Um dragão! Não é preciso dizer muito para conseguir ver a felicidade estampada no meu rosto. Poderia morrer facilmente agora que não me arrependeria de absolutamente nada. Os dragões em Zendrut eram criaturas lendárias que foram extintas centenas de anos atrás, e desde então se ouvia apenas histórias rondando as redondezas, cantadas por bardos que viajavam de cidade em cidade. Não existia um humano vivo no mundo que tivesse visto algum sequer!
Sua aparência é aterrorizante, porém, por algum motivo, torna-se bela aos meus olhos. Ele começa a vir na minha direção, me olhando fixamente, refletindo meu ser através daquele amarelo forte. Direciona o rosto para mim, até que fica imóvel.
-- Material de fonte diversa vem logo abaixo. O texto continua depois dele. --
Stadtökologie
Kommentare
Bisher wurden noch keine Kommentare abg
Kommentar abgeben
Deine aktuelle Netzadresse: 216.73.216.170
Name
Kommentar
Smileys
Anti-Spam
Haaah…. Haaah… O calafrio que sobe em minhas entranhas somente eu sei o quão agonizante é. Alguns segundos se passam com ele apenas me olhando, sinto que está julgando minha alma, meu próprio ser de dentro para fora. O medo some instintivamente. Levanto a mão, tentando alcançar seu rosto. O dragão tem uma resposta diferente da que eu imaginava. Em vez de recuar ou simplesmente tentar arrancar minha mão fora, inclina ainda mais seu focinho para frente. Quando o toco, suas escamas arrepiam como um gato, e fecha os olhos devagar.
É como encostar em uma rocha com pontilhados. A cor vermelha me lembra meus olhos. Observo as asas se abaixarem lentamente, e os olhos do dragão se abrem. No meio do seu peito, um ponto de luz branca surge, e aumenta exponencialmente. O brilho é tão intenso que coloco as mãos na frente do rosto tentando impedir a luminosidade.
Ele… desapareceu? Aonde foi? Olho por todos os cantos do grande salão, adentro as sombras que o dragão estava, mas não o encontro. Ele simplesmente desapareceu de repente. Isso não pode ter sido uma alucinação…, pode? Lembro da pele grossa, não, não é uma, tenho certeza.
Vou apenas voltar para o meu quarto… e tentar fechar essa porta… se eu conseguir…
Deitado na cama, meus olhos não se fecham para dormir, simplesmente não consigo. A sensação do toque ainda corre na minha mão. Um dragão. Nunca achei que seria capaz de ver algo do tipo. A imagem daqueles olhos de serpente ficou marcada em minha cabeça, como uma lembrança querida e aterrorizante.
Devo falar sobre isso com Agnes? Ela vai pensar que fiquei maluco!